What the task asks: Please retype the records below exactly as they appear, but leave out the pictures.

Saved entries:
☆ ☆ ☆ ☆ ☆

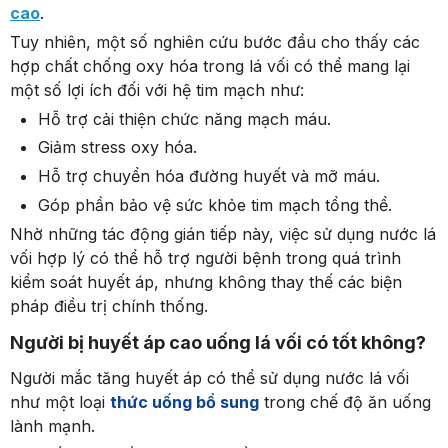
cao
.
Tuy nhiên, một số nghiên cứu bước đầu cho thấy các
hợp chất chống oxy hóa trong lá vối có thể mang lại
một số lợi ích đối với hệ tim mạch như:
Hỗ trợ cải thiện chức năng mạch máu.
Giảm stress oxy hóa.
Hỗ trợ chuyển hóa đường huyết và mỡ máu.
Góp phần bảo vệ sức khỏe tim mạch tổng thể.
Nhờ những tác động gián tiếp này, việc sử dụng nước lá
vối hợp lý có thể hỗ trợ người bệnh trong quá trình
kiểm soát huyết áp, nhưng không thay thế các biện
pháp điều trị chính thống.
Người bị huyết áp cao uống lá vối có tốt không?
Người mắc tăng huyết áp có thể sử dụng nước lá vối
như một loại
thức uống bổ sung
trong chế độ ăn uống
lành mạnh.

☆ ☆ ☆ ☆ ☆

Solution:
cao
.
Tuy nhiên, một số nghiên cứu bước đầu cho thấy các
hợp chất chống oxy hóa trong lá vối có thể mang lại
một số lợi ích đối với hệ tim mạch như:
Hỗ trợ cải thiện chức năng mạch máu.
Giảm stress oxy hóa.
Hỗ trợ chuyển hóa đường huyết và mỡ máu.
Góp phần bảo vệ sức khỏe tim mạch tổng thể.
Nhờ những tác động gián tiếp này, việc sử dụng nước lá
vối hợp lý có thể hỗ trợ người bệnh trong quá trình
kiểm soát huyết áp, nhưng không thay thế các biện
pháp điều trị chính thống.
Người bị huyết áp cao uống lá vối có tốt không?
Người mắc tăng huyết áp có thể sử dụng nước lá vối
như một loại
thức uống bổ sung
trong chế độ ăn uống
lành mạnh.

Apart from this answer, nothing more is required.